O proprietário, que dava o nome ao estabelecimento, a despeito da simpatia e do carisma era, amiúde, pragmático e irascível, o que, paradoxal e surpreendentemente, em muito contribuía para a fidelidade da freguesia.

No balcão de entrada existia uma estufa com os tira-gostos. Todo cliente desavisado, ao encostar na dita estufa, tomava um choque. Imediatamente era surpreendido com o comentário do proprietário.

Essa estufa só dá choque em quem tem tendência a ser gay. Você tomou choque?

Quando os clientes questionavam o preço de R$ 1,00 por um jiló cozido, vinha a resposta imediata:

Compra quem pode, paga quem tem.

Quando os que gostavam de fazer sauna ouvindo música reclamavam da única e repetitiva fita do Nélson Gonçalves, Serginho mandava:

– Estou no meu ambiente de trabalho, coloco a música que eu gosto. Quem quiser ouvir outra música que traga sua fita.

Na parede de azulejo, atrás do balcão de entrada, era comum observar, escrito com pincel atômico, os seguintes dizeres:

– Atenção! Relação dos devedores: Pé de Pato: R$ 12,50; Binha: R$ 36,00; Bigode: R$ 27,30; Zé do Frango: R$ 67,00; Cabeção: R$ 18,20...

E o ultimato:

– Favor providenciar o pagamento com urgência, sob pena de suspensão do direito de frequentar o estabelecimento. Assinado: A Gerência.

Hoje isso daria processo.

E a sauna, a despeito disso, a cada dia ficava mais cheia de clientes.
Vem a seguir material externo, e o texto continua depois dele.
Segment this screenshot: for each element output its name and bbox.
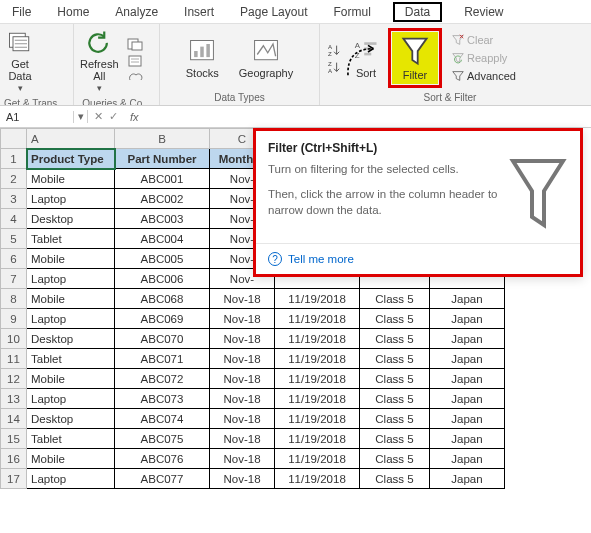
cell[interactable]: Class 5 (360, 429, 430, 449)
cell[interactable]: Class 5 (360, 309, 430, 329)
row-header-14[interactable]: 14 (1, 409, 27, 429)
cell[interactable]: ABC076 (115, 449, 210, 469)
cell[interactable]: 11/19/2018 (275, 309, 360, 329)
tab-page-layout[interactable]: Page Layout (236, 3, 311, 21)
name-box[interactable]: A1 (0, 111, 74, 123)
tab-formulas[interactable]: Formul (329, 3, 374, 21)
tab-analyze[interactable]: Analyze (111, 3, 162, 21)
queries-icon[interactable] (127, 38, 143, 52)
row-header-16[interactable]: 16 (1, 449, 27, 469)
cell[interactable]: ABC001 (115, 169, 210, 189)
geography-button[interactable]: Geography (237, 35, 295, 81)
cell[interactable]: ABC072 (115, 369, 210, 389)
reapply-button[interactable]: Reapply (448, 50, 519, 66)
fx-icon[interactable]: fx (124, 111, 145, 123)
cell[interactable]: Nov-18 (210, 329, 275, 349)
cell[interactable]: Japan (430, 409, 505, 429)
cell[interactable]: 11/19/2018 (275, 329, 360, 349)
cell[interactable]: ABC070 (115, 329, 210, 349)
properties-icon[interactable] (127, 54, 143, 68)
cell[interactable]: Tablet (27, 229, 115, 249)
cell[interactable]: Class 5 (360, 349, 430, 369)
cell[interactable]: 11/19/2018 (275, 469, 360, 489)
row-header-6[interactable]: 6 (1, 249, 27, 269)
cell[interactable]: ABC077 (115, 469, 210, 489)
cell[interactable]: Desktop (27, 209, 115, 229)
cell[interactable]: Japan (430, 289, 505, 309)
cell[interactable]: 11/19/2018 (275, 349, 360, 369)
cell[interactable]: Nov-18 (210, 289, 275, 309)
cancel-formula-icon[interactable]: ✕ (94, 110, 103, 123)
row-header-13[interactable]: 13 (1, 389, 27, 409)
name-box-dropdown[interactable]: ▾ (74, 110, 88, 123)
row-header-11[interactable]: 11 (1, 349, 27, 369)
cell[interactable]: 11/19/2018 (275, 429, 360, 449)
row-header-1[interactable]: 1 (1, 149, 27, 169)
cell[interactable]: Nov-18 (210, 389, 275, 409)
get-data-button[interactable]: Get Data ▾ (4, 26, 36, 96)
cell[interactable]: Laptop (27, 189, 115, 209)
enter-formula-icon[interactable]: ✓ (109, 110, 118, 123)
cell[interactable]: Nov-18 (210, 349, 275, 369)
cell[interactable]: Japan (430, 389, 505, 409)
cell[interactable]: Laptop (27, 469, 115, 489)
sort-za-button[interactable]: ZA (324, 59, 344, 75)
cell[interactable]: ABC073 (115, 389, 210, 409)
header-cell[interactable]: Part Number (115, 149, 210, 169)
row-header-7[interactable]: 7 (1, 269, 27, 289)
cell[interactable]: 11/19/2018 (275, 369, 360, 389)
cell[interactable]: Class 5 (360, 449, 430, 469)
cell[interactable]: Mobile (27, 369, 115, 389)
cell[interactable]: Japan (430, 429, 505, 449)
cell[interactable]: ABC005 (115, 249, 210, 269)
row-header-15[interactable]: 15 (1, 429, 27, 449)
cell[interactable]: Nov-18 (210, 449, 275, 469)
header-cell[interactable]: Product Type (27, 149, 115, 169)
cell[interactable]: ABC003 (115, 209, 210, 229)
cell[interactable]: Nov-18 (210, 409, 275, 429)
select-all-cell[interactable] (1, 129, 27, 149)
sort-az-button[interactable]: AZ (324, 42, 344, 58)
row-header-2[interactable]: 2 (1, 169, 27, 189)
row-header-9[interactable]: 9 (1, 309, 27, 329)
cell[interactable]: Class 5 (360, 329, 430, 349)
cell[interactable]: Laptop (27, 269, 115, 289)
clear-filter-button[interactable]: Clear (448, 32, 519, 48)
cell[interactable]: ABC075 (115, 429, 210, 449)
cell[interactable]: Nov-18 (210, 469, 275, 489)
row-header-5[interactable]: 5 (1, 229, 27, 249)
tab-home[interactable]: Home (53, 3, 93, 21)
cell[interactable]: Nov-18 (210, 309, 275, 329)
cell[interactable]: Mobile (27, 169, 115, 189)
row-header-8[interactable]: 8 (1, 289, 27, 309)
cell[interactable]: Laptop (27, 309, 115, 329)
cell[interactable]: Japan (430, 329, 505, 349)
cell[interactable]: Desktop (27, 329, 115, 349)
row-header-10[interactable]: 10 (1, 329, 27, 349)
cell[interactable]: ABC002 (115, 189, 210, 209)
cell[interactable]: ABC004 (115, 229, 210, 249)
cell[interactable]: Mobile (27, 449, 115, 469)
tab-insert[interactable]: Insert (180, 3, 218, 21)
cell[interactable]: ABC074 (115, 409, 210, 429)
row-header-12[interactable]: 12 (1, 369, 27, 389)
tab-review[interactable]: Review (460, 3, 507, 21)
cell[interactable]: ABC068 (115, 289, 210, 309)
row-header-17[interactable]: 17 (1, 469, 27, 489)
cell[interactable]: Class 5 (360, 469, 430, 489)
cell[interactable]: Desktop (27, 409, 115, 429)
cell[interactable]: Laptop (27, 389, 115, 409)
cell[interactable]: ABC069 (115, 309, 210, 329)
cell[interactable]: Japan (430, 469, 505, 489)
cell[interactable]: Tablet (27, 429, 115, 449)
tell-me-more-link[interactable]: ? Tell me more (268, 252, 568, 266)
cell[interactable]: 11/19/2018 (275, 409, 360, 429)
advanced-button[interactable]: Advanced (448, 68, 519, 84)
cell[interactable]: Class 5 (360, 389, 430, 409)
col-header-B[interactable]: B (115, 129, 210, 149)
cell[interactable]: Nov-18 (210, 429, 275, 449)
stocks-button[interactable]: Stocks (184, 35, 221, 81)
refresh-all-button[interactable]: Refresh All ▾ (78, 26, 121, 96)
cell[interactable]: ABC071 (115, 349, 210, 369)
cell[interactable]: 11/19/2018 (275, 289, 360, 309)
Até que numa rara quarta-feira de sauna vazia, estávamos eu e o Serginho proseando quando, do outro lado da BR, em frente a GMC, passa um sujeito falando ao celular.

Imediatamente o Serginho assobiou e gritou:

– Nassife, venha até aqui.

O cara atravessou a pista e já veio sorrindo em nossa direção.

– Nassife, conta aqui pro meu xará o que aconteceu com você na ida para aquele baile em Vitória.

E o cara, um dos árabes mais simpáticos e de maior astral que conheci, contou-nos o caso que segue, sorrindo e sem demonstrar complexo algum.

Nassife nasceu sem um antebraço e com cinco pequenos dedinhos disformes, colados ao pequeno braço.

Quando jovem, Nassife e mais três amigos saíram de Linhares para o Baile da Primavera, em Vitória. Próximo à capital, o Fusca em que viajavam colidiu de frente com uma Brasília que trafegava na contramão. E foi uma verdadeira tragédia.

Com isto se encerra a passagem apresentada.